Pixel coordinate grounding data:
★ ★ ★

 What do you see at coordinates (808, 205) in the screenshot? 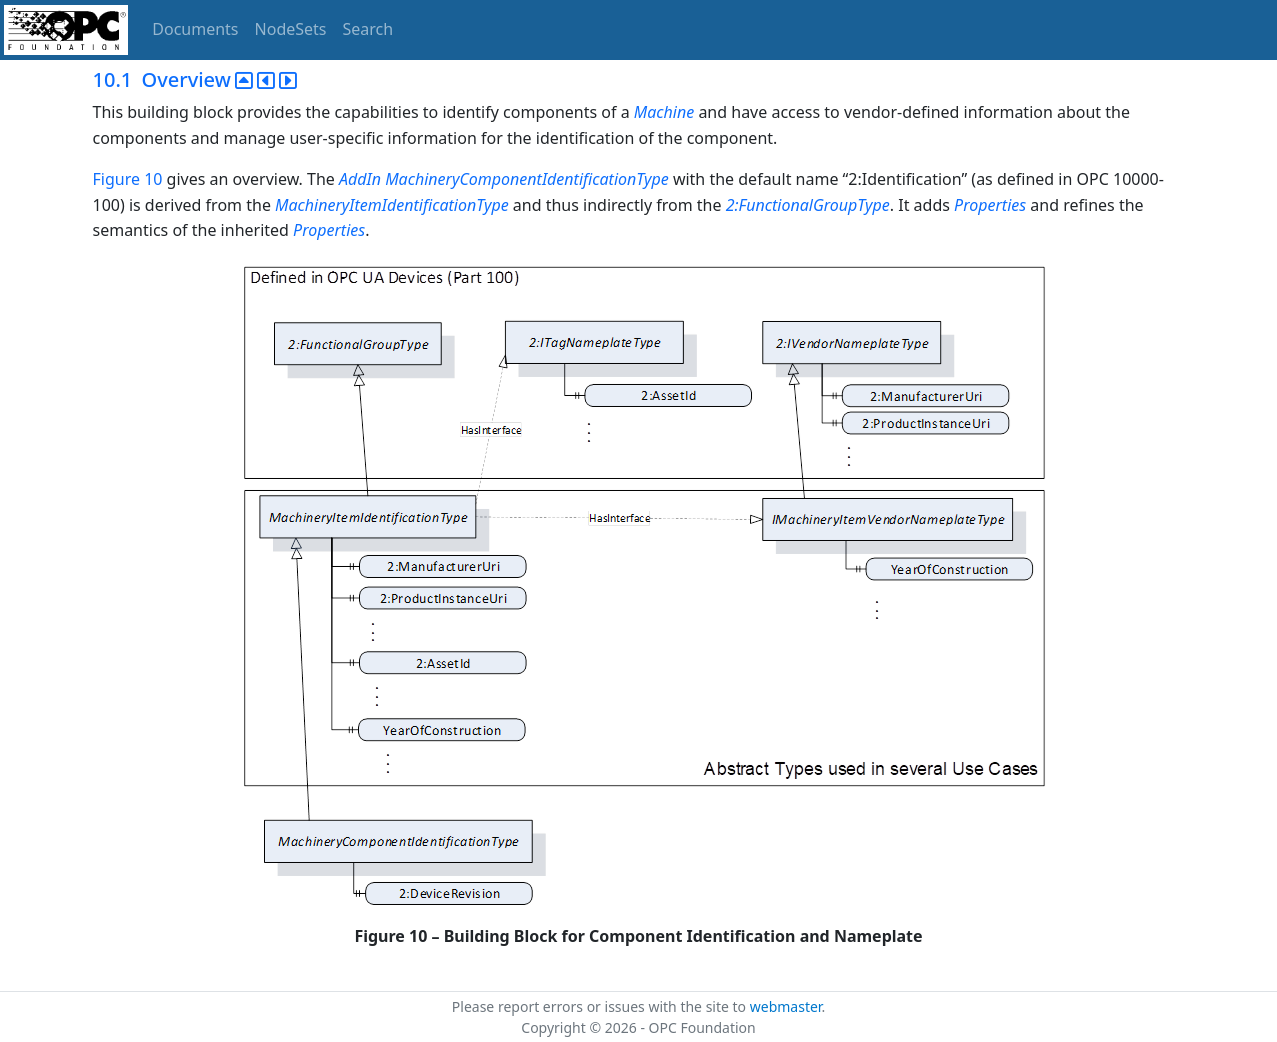
I see `2:FunctionalGroupType` at bounding box center [808, 205].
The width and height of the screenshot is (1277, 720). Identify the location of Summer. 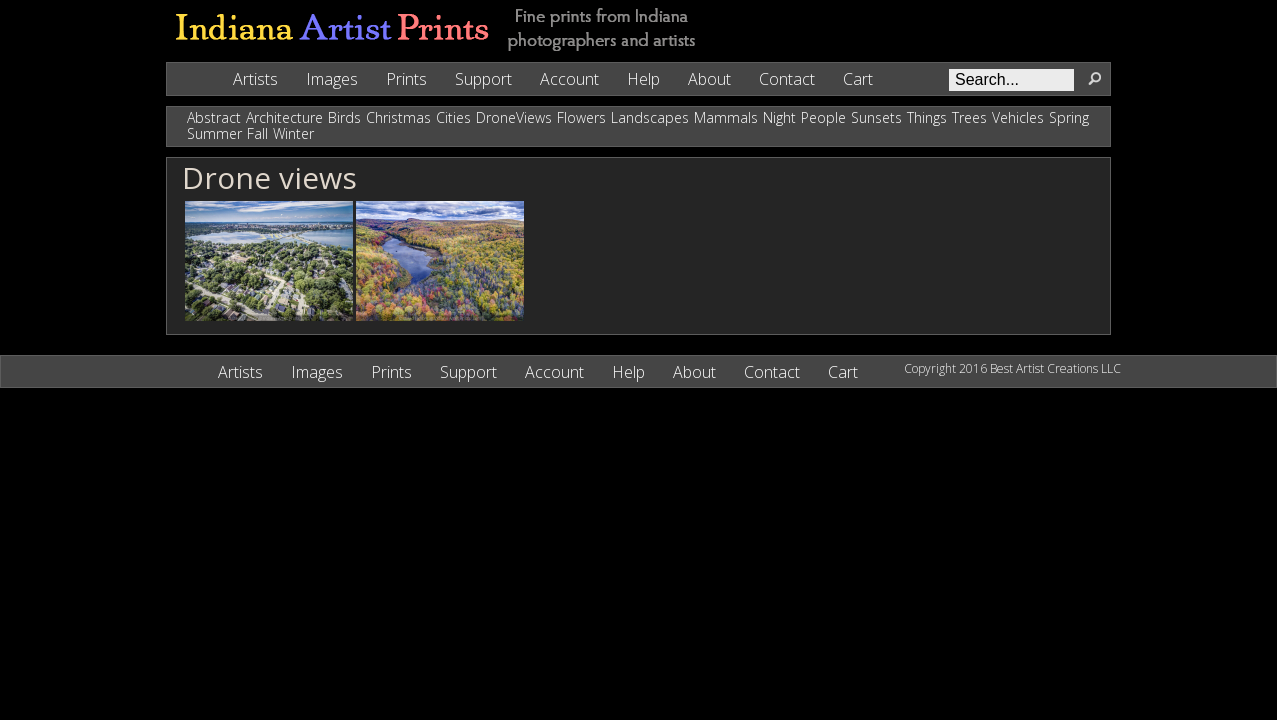
(214, 133).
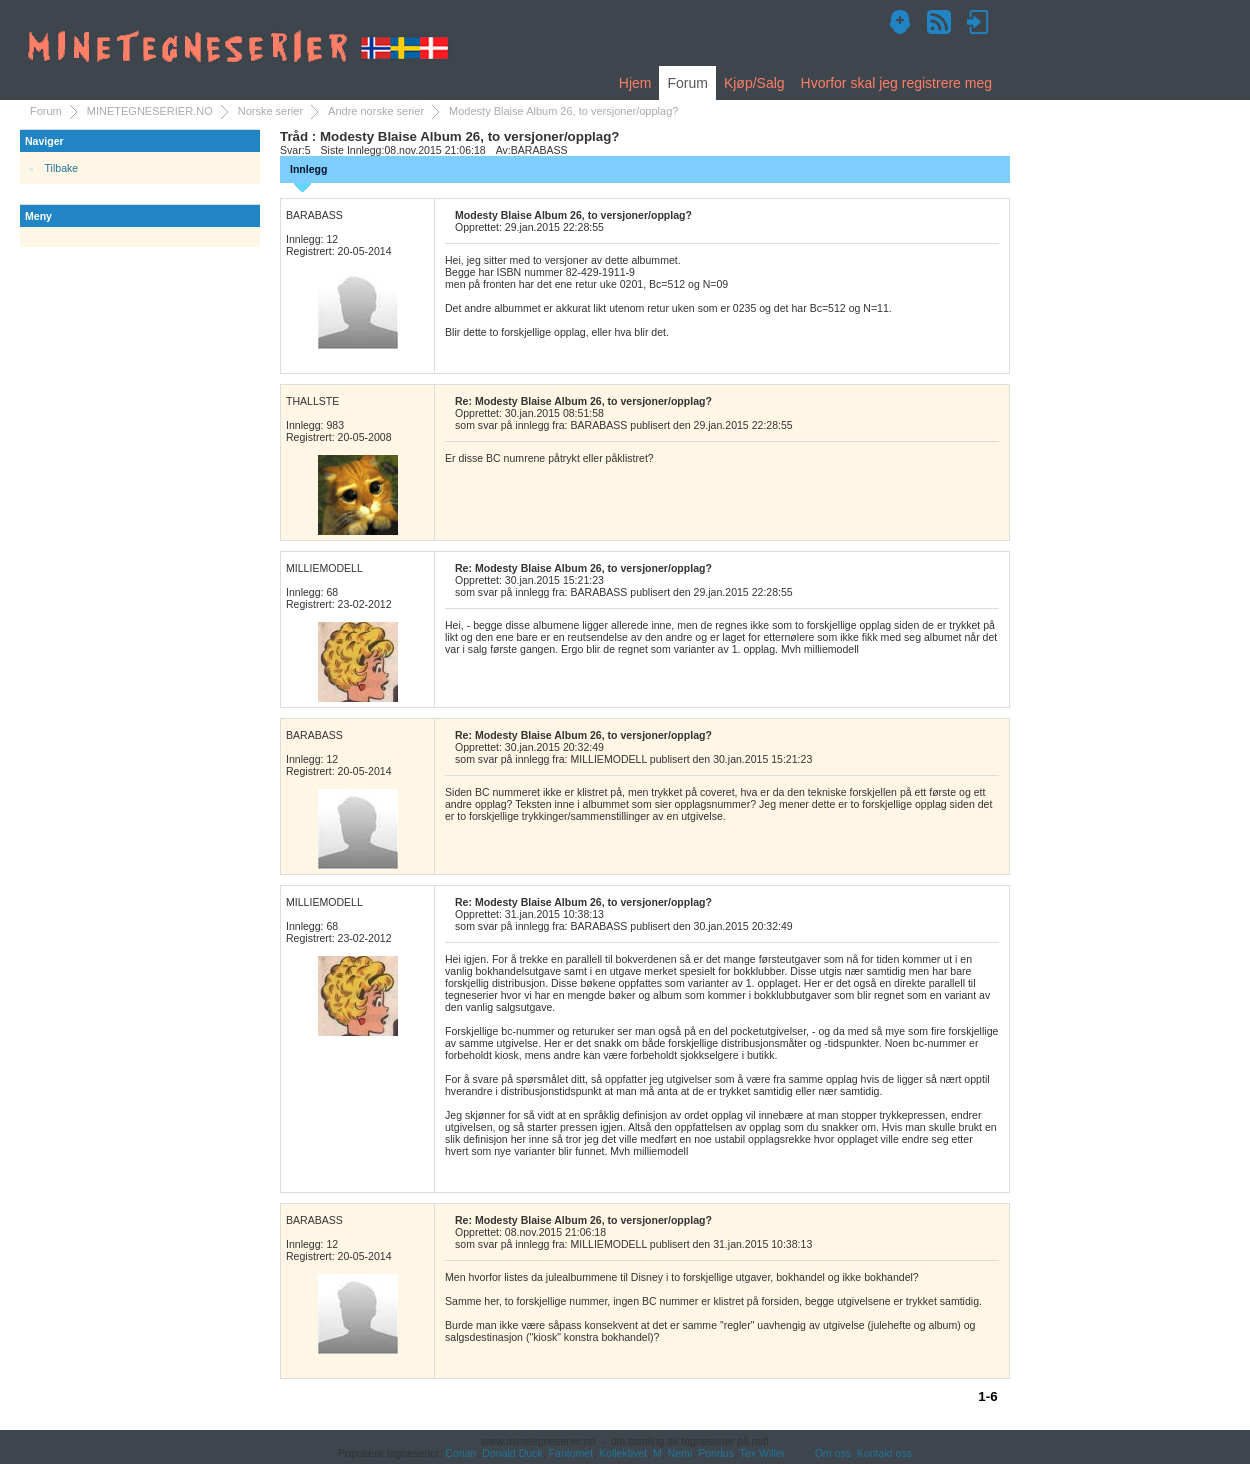 This screenshot has height=1464, width=1250. I want to click on Donald Duck, so click(512, 1453).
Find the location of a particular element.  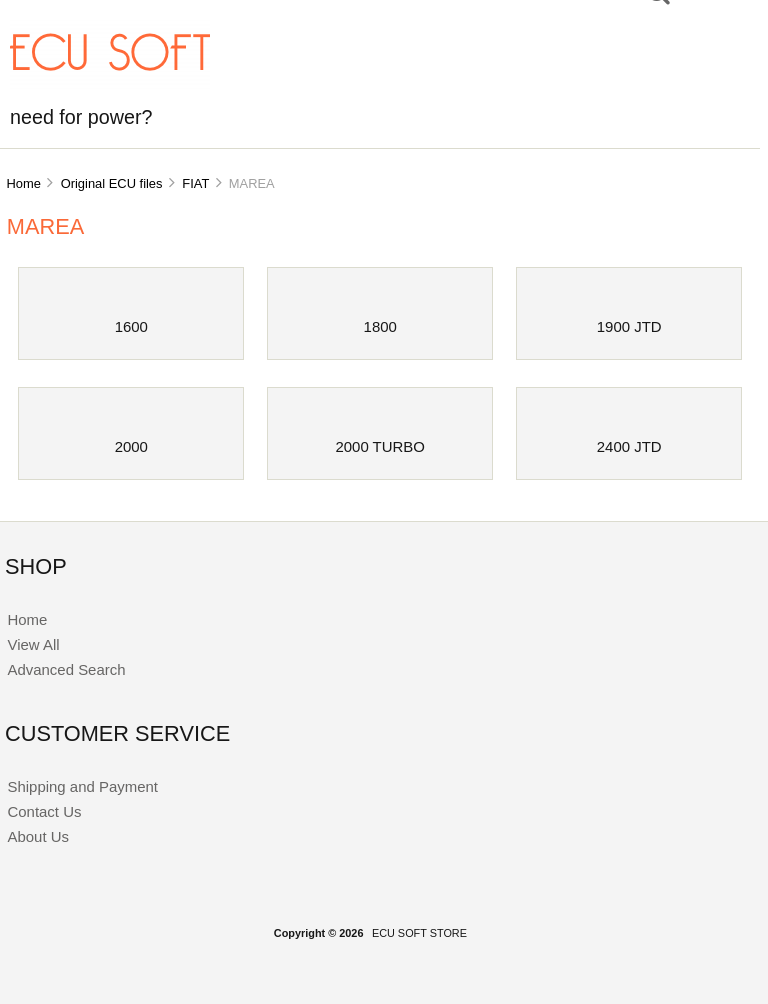

Contact Us is located at coordinates (44, 811).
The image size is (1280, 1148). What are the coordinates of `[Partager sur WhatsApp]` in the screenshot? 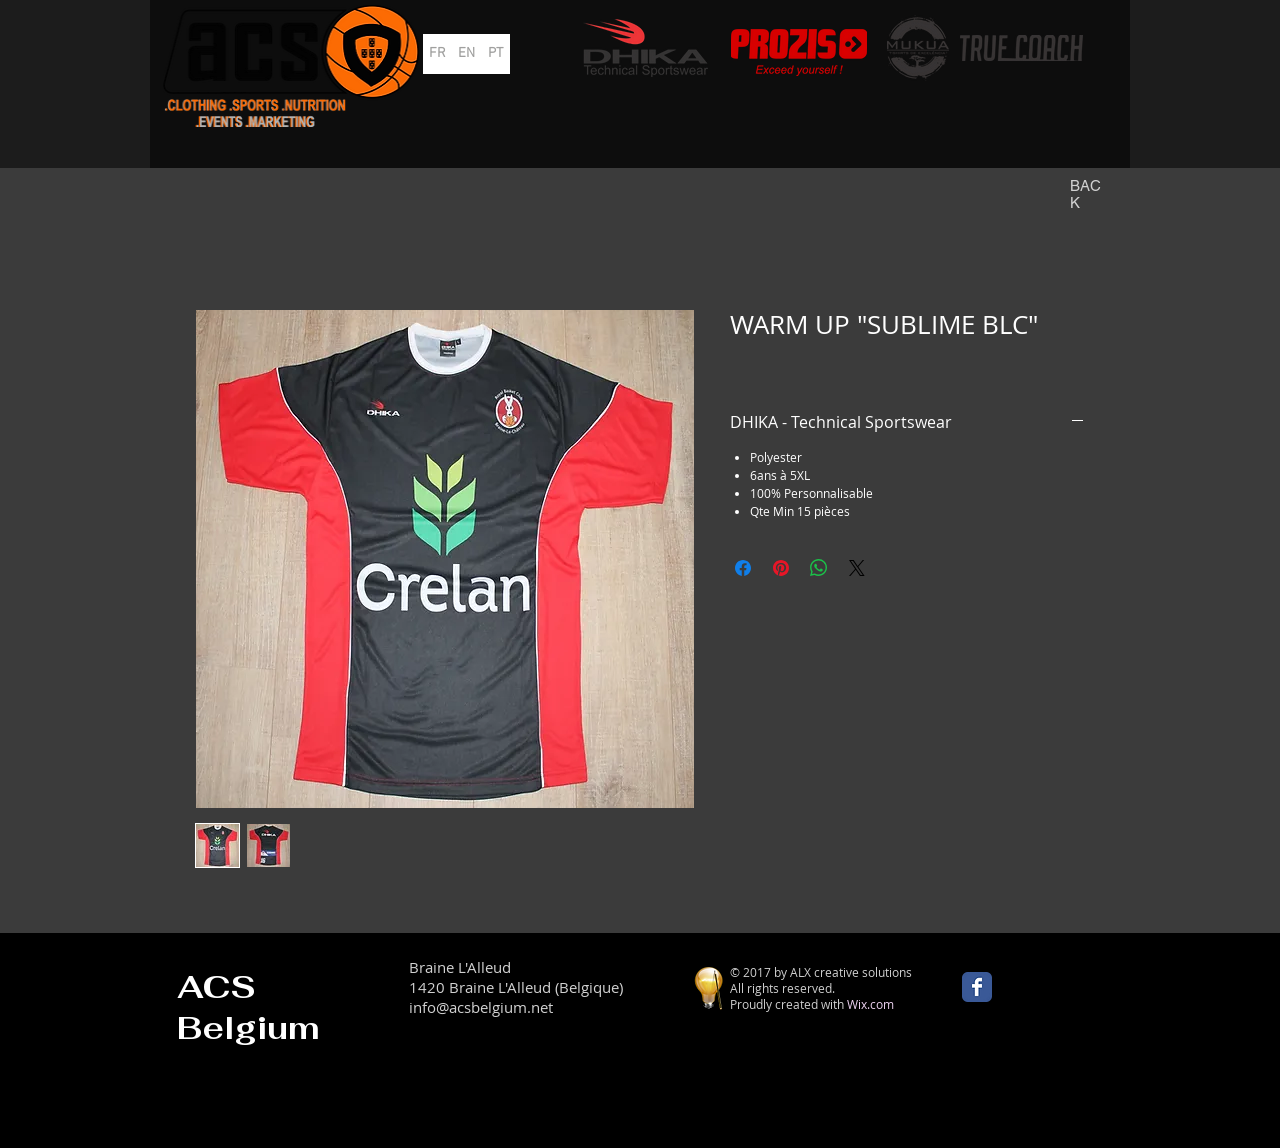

★ ★ ★

The copy must begin at the line containing "Find the location of a particular element." and end at the last line of the data above, with every line retyped exactly and no pictures included.

Response -
Find the location of a particular element.  

Contact Us is located at coordinates (44, 811).
The image size is (1280, 1148). What are the coordinates of `[Partager sur WhatsApp]` in the screenshot? 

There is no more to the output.